Given the persistence and historically severe nature of the current housing market downturn, we have developed and pursued three primary strategic goals over the past few years to improve our ability to manage our business amid challenging conditions, while enhancing our ability to capitalize on growth opportunities as they emerge. Our three primary goals, derived from the foundational principles of our KBnxt operational business model, include generating cash and maintaining financial strength; restoring the profitability of our homebuilding operations; and positioning our business to capitalize on an eventual housing market recovery when it occurs. Among other things, these goals have driven our choices in redesigning our product line, instituting disciplined market-by-market pricing models, and paring our inventory of lots and land.

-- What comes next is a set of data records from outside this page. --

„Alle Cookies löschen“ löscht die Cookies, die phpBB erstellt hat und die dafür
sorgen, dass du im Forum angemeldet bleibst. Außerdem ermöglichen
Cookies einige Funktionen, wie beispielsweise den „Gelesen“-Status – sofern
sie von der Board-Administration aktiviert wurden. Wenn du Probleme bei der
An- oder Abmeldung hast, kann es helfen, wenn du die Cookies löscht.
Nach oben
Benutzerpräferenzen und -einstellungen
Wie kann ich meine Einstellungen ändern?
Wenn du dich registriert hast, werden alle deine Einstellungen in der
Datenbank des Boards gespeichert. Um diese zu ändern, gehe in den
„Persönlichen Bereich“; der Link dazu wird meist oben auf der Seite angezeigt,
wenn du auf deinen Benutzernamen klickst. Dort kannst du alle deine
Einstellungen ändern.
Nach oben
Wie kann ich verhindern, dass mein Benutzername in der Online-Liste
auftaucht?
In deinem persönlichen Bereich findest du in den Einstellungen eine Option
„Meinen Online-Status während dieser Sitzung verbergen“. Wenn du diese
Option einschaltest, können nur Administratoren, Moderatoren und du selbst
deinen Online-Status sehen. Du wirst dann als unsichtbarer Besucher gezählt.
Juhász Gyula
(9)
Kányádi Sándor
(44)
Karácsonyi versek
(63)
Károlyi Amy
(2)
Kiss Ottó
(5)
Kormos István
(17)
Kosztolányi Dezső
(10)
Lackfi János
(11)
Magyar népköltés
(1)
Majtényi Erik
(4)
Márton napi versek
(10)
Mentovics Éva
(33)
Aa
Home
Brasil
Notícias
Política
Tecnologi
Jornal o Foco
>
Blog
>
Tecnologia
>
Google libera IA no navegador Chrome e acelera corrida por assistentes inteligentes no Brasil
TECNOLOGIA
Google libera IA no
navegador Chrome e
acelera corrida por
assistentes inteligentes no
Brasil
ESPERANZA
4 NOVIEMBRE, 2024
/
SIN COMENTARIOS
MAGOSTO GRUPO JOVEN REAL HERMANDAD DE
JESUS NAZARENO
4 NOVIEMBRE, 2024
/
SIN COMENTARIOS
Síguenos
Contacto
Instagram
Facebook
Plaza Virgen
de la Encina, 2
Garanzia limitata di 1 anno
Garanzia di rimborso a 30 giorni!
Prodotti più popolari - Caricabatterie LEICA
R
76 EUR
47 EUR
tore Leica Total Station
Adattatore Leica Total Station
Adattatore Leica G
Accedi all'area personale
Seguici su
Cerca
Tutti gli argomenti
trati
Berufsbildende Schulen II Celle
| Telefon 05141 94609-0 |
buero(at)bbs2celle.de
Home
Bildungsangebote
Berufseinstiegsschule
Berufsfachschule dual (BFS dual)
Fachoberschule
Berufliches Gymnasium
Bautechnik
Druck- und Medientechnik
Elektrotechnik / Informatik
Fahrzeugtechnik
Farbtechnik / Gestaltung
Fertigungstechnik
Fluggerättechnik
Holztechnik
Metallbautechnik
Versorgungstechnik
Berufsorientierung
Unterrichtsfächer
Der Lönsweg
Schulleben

Overall, we believe we have made substantial progress in the past several quarters. We have built and preserved cash while reducing debt, ending the second quarter with a cash balance of $1.10 billion (including $102.2 million of restricted cash in the Interest Reserve Account), no cash borrowings under the Credit Facility and a lower overall debt level than that at the end of our 2008 fiscal year. We have reduced inventory and our active community count, reorganized and consolidated operations and reduced overhead costs in many markets, while selectively exiting or winding down activity in others. And we have introduced new products designed to compete effectively in today’s price-conscious housing market.

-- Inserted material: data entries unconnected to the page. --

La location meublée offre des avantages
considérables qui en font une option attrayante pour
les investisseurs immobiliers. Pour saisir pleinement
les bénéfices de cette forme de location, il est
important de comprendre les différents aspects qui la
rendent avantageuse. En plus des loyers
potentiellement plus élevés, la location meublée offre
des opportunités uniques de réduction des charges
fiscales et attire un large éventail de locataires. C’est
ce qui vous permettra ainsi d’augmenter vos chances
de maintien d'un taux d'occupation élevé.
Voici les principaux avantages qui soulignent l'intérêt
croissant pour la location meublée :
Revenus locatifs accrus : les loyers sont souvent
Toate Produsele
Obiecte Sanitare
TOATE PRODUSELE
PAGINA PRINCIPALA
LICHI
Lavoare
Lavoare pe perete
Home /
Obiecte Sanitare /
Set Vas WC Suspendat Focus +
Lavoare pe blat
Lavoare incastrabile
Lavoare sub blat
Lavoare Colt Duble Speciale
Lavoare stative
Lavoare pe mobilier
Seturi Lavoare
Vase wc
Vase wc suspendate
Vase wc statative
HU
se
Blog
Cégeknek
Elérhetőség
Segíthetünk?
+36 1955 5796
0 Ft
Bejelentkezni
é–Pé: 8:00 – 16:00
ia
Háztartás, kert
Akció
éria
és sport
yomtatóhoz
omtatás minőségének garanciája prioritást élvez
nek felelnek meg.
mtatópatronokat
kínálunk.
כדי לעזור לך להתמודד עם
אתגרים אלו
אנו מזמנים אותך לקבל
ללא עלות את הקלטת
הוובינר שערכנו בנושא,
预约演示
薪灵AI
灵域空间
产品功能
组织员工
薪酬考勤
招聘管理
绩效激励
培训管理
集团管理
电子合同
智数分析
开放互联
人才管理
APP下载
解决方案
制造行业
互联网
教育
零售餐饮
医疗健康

The centerpiece of our product line transformation is the eventual nationwide roll-out of our new The Open Series homes, which began in late 2008. This new product line has been tailored to the design preferences and affordability demands of our core customer — the first-time homebuyer. These homes are also built using materials and construction methods that reflect our commitment to sustainable homebuilding practices.

Based on initial strong sales for The Open Series designs at the communities where they have been introduced, we believe this new product line will help drive favorable year-over-year net order results for the remainder of 2009 and into 2010, even in markets with high levels of unsold resale and foreclosure homes. We also anticipate that sales momentum generated to date from The Open Series , along with our ongoing transition program to the new product line through the remainder of the year, will result in a higher backlog of new home orders entering 2010 than in the previous year. These potential outcomes, however, will depend in critical part on the absence of further economic deterioration, which remains a material risk.

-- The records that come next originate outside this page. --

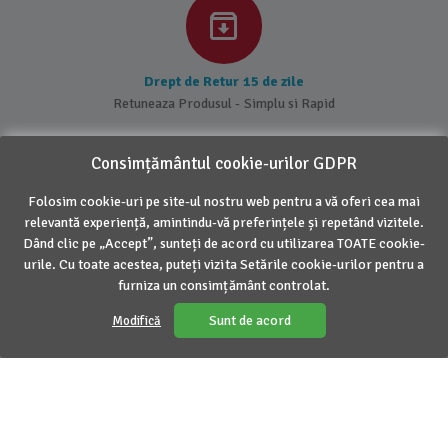
Drept de Retur 15 de zile
Retuneaza Produsul - Simplu si Rapid
Consimțământul cookie-urilor GDPR
Folosim cookie-uri pe site-ul nostru web pentru a vă oferi cea mai
DESPRE NOI
relevantă experiență, amintindu-vă preferințele și repetând vizitele.
Dând clic pe „Accept”, sunteți de acord cu utilizarea TOATE cookie-
urile. Cu toate acestea, puteți vizita Setările cookie-urilor pentru a
INFORMATII UTILE
furniza un consimțământ controlat.
CONTUL MEU
Sunt de acord
Modifică
CONTACT
© 2016 - 2026 Inovius. Marca Inregistrata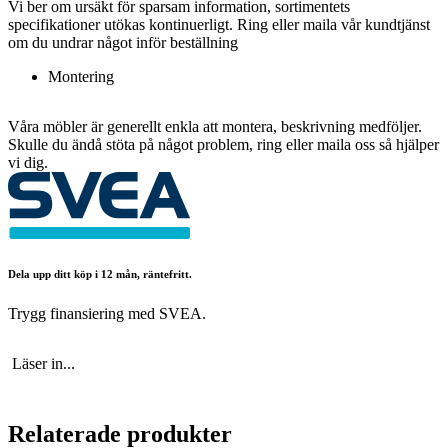
Vi ber om ursäkt för sparsam information, sortimentets
specifikationer utökas kontinuerligt. Ring eller maila vår kundtjänst
om du undrar något inför beställning
Montering
Våra möbler är generellt enkla att montera, beskrivning medföljer.
Skulle du ändå stöta på något problem, ring eller maila oss så hjälper
vi dig.
Dela upp ditt köp i 12 mån, räntefritt.
Trygg finansiering med SVEA.
Läser in...
Relaterade produkter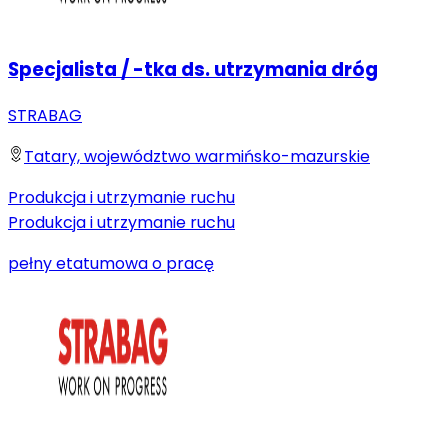
Specjalista / -tka ds. utrzymania dróg
STRABAG
Tatary, województwo warmińsko-mazurskie
Produkcja i utrzymanie ruchu
Produkcja i utrzymanie ruchu
pełny etat
umowa o pracę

In addition to meeting critical homebuyer design sensibilities and affordability requirements, The Open Series product line has been value-engineered to reduce production costs and cycle times (i.e., the time between the sale of a home and its delivery to a homebuyer), while adhering to our quality standards. Value-engineering encompasses measures such as simplifying the location and installation of internal plumbing and electrical systems, using prefabricated wall panels, flooring systems, roof trusses and other building components, and employing cost-minimizing and efficiency-maximizing construction techniques. It also includes continuous work with our trade partners and materials suppliers to reduce direct construction costs. All these efforts allow us to achieve faster returns and higher gross margins from our inventory compared to earlier-generation product designs, supporting strong cash flow generation and driving progress toward our goal of renewed profitability in our homebuilding operations. With the product line’s lower price points, however, we anticipate that incrementally higher sales of these homes will, at least in the near term, depress our overall average selling price.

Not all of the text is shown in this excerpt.